The workers were real tired by then. Working in the heat all day then well past midnight before they were trying to figure out the issue was. Stirred up some old ghosts of working a full from sunrise to……sunrise again. I had worked all day too but not in the heat. We were all whipped by 5am. 

The insta-flood setting on the headlamp kept me from tripping over my own feet by 2am CG. Apparently that one is popular with mechanics but I find it very handy for home repairs, at work at night or just taking a stroll in the woods.


----------



## scout24 (Aug 13, 2019)

Nice beamshots, Bykfixer. 👍


----------



## id30209 (Aug 13, 2019)

^^^ and interesting read.


----------



## greenpondmike (Aug 14, 2019)

I like that maglite and the headlight the best. All of them were neat bykfixer. Cool beamshots--I like beamshots.


----------



## Nitroz (Aug 14, 2019)

That headlight is an awesome design with the filter to turn the spot beam into flood. Nice! 

Sent from my SM-G965U1 using Candlepowerforums mobile app


----------



## KITROBASKIN (Aug 14, 2019)

Sir fixer:
I try to read everything you write down on CPF, and fondly remember your generosity. The question I posed succeeded in you making another interesting post! 

You tell it like it is.


----------



## bykfixer (Aug 15, 2019)

There was a time not that long ago I would have had an incan minimag with 2 year old batteries in it. Funny how life works. Next time I'll carry a 300 lumen minimag. 

In a couple of weeks there'll be a repeat of the operation. I'll still have the headlamps, Maglites, the Coast and Elzetta Bones as they ride in the truck. Another SureFire 6P will be used (w/M361W) a PKDL PL2, a SOG DE-05 and perhaps a classic S&R light from pre-Maglite days like a 5D 3rd gen Kel-Lite or a Malkoff'd 3D Maglite. Or the older fellow may say "screw day work I'll do the next one".


----------



## PartyPete (Aug 16, 2019)

Loaning lights to coworkers?! The phrase alone is almost enough to give me an anxiety attack.


----------



## bykfixer (Aug 28, 2019)

Another all nighter is slated for tonight. Paving of a bank parking lot in a well lit metropolis where there will be a lot of action in a small area. Tonights assignment won't involve much excitement but the 5 arm chair quarterback engineers some 500 miles away will be critiquing the final product from their computer screen. 
The big challenge will be photographing the during and after. 

Now most never consider how much pitch (ie slope) is built in specific areas of a given parking lot until it rains and they are walking in puddles. Yet these 5 engineers have drawn on a flat piece of paper a bunch of numbers that a typical construction worker is supposed to duplicate with less than accurate materials and tools. The story behind this one is a large company has bought a bunch of small banks that did not have ADA compliant entrances. ADA is American Disabilities Act, which is a bearuracracy tasked with ensuring folks in wheels chairs, the blind or other folks with limited abilities can safely and easily enter these banks. The same folks who brought you brail numbers at the drive up ATM designed these changes required to this particular bank. 
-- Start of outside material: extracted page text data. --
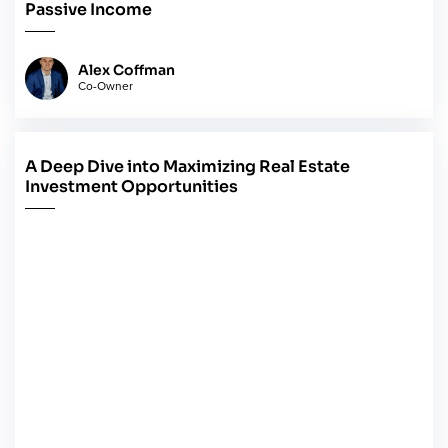
Passive Income
Alex Coffman
Co-Owner
A Deep Dive into Maximizing Real Estate
May 14, 2024
Investment Opportunities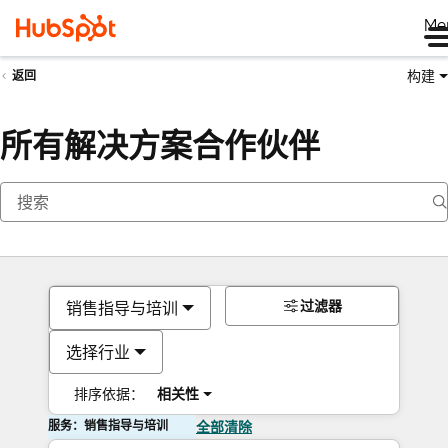
Me
构建
返回
所有解决方案合作伙伴
过滤器
销售指导与培训
选择行业
排序依据：
相关性
服务：销售指导与培训
全部清除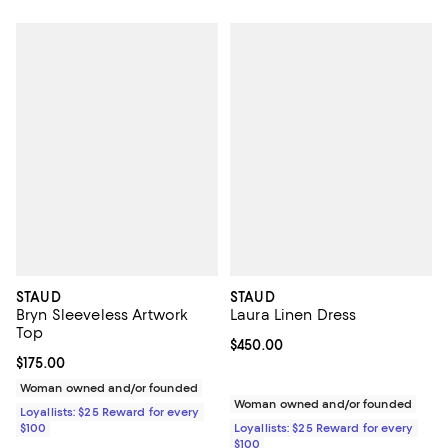
STAUD
STAUD
Bryn Sleeveless Artwork
Laura Linen Dress
Top
Current price $450.00; ;
$450.00
Current price $175.00; ;
$175.00
Woman owned and/or founded
Woman owned and/or founded
Loyallists: $25 Reward for every
$100
Loyallists: $25 Reward for every
$100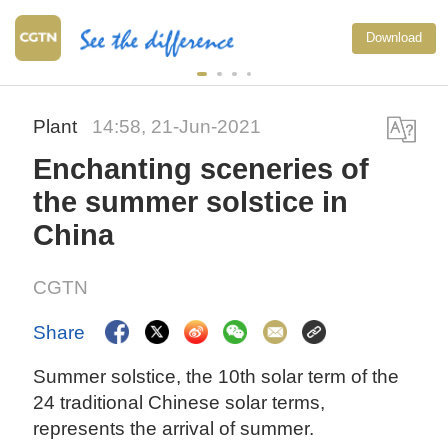
Download
Plant
14:58, 21-Jun-2021
Enchanting sceneries of
the summer solstice in
China
CGTN
Share
Summer solstice, the 10th solar term of the
24 traditional Chinese solar terms,
represents the arrival of summer.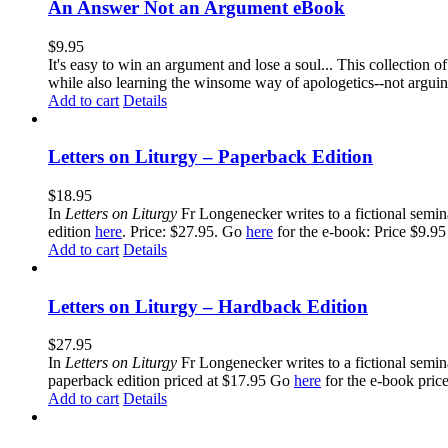
An Answer Not an Argument eBook
$
9.95
It's easy to win an argument and lose a soul... This collection
while also learning the winsome way of apologetics--not argui
Add to cart
Details
Letters on Liturgy – Paperback Edition
$
18.95
In
Letters on Liturgy
Fr Longenecker writes to a fictional semina
edition
here
. Price: $27.95. Go
here
for the e-book: Price $9.95
Add to cart
Details
Letters on Liturgy – Hardback Edition
$
27.95
In
Letters on Liturgy
Fr Longenecker writes to a fictional semina
paperback edition priced at $17.95 Go
here
for the e-book pric
Add to cart
Details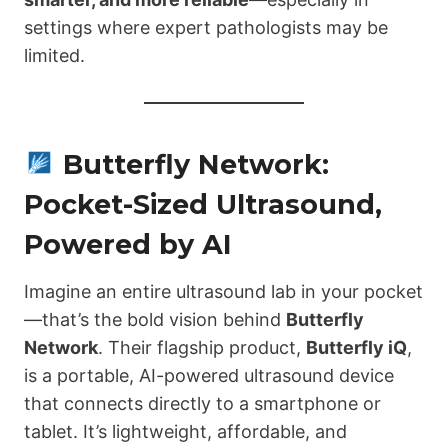
settings where expert pathologists may be
limited.
Butterfly Network:
Pocket-Sized Ultrasound,
Powered by AI
Imagine an entire ultrasound lab in your pocket
—that’s the bold vision behind
Butterfly
Network
. Their flagship product,
Butterfly iQ
,
is a portable, AI-powered ultrasound device
that connects directly to a smartphone or
tablet. It’s lightweight, affordable, and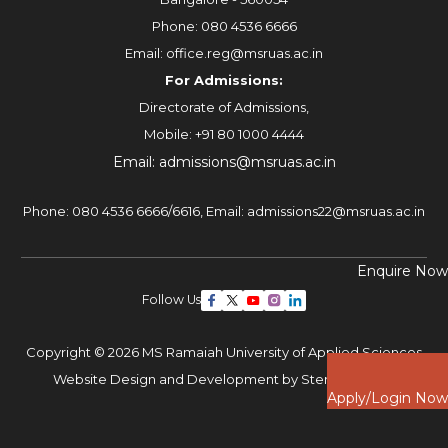
Phone:
080 4536 6666
Email:
office.reg@msruas.ac.in
For Admissions:
Directorate of Admissions,
Mobile:
+91 80 1000 4444
Email:
admissions@msruas.ac.in
Phone:
080 4536 6666
/
6616
,
Email:
admissions22@msruas.ac.in
Enquire Now
Follow Us
Copyright © 2026 MS Ramaiah University of Applied Sciences
Website Design and Development by
Sterco Digitex
Apply/Login Now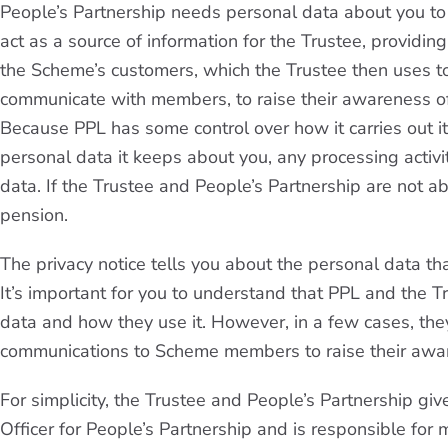
People’s Partnership needs personal data about you to p
act as a source of information for the Trustee, providin
the Scheme’s customers, which the Trustee then uses to 
communicate with members, to raise their awareness of 
Because PPL has some control over how it carries out its
personal data it keeps about you, any processing activit
data. If the Trustee and People’s Partnership are not a
pension.
The privacy notice tells you about the personal data th
It’s important for you to understand that PPL and the 
data and how they use it. However, in a few cases, the
communications to Scheme members to raise their awar
For simplicity, the Trustee and People’s Partnership giv
Officer for People’s Partnership and is responsible for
The design involves some really really really flat areas of a parking lot, yet water is not supposed to pond in these areas. Numerous projects have taken place where the contractor understands standing water means frozen ponds in the winter. They built things to shed the water. Yet the slopes were deemed too steep to meet ADA requirements. Think about it this way. You are driving down the road with your right side front tire going flat. Your steering would naturally pull you towards the right. Well the thinking by the ADA folks is a sidewalk with too much slope would be the same for a person in a wheelchair. Makes sense but… physics requires some slope to make water drain away from the sidewalk. The engineers have used theoretical numbers based on fluid dynamics to imagine water can drain at really flat grades. They have applied those numbers to a piece of paper the contractor is supposed to match. 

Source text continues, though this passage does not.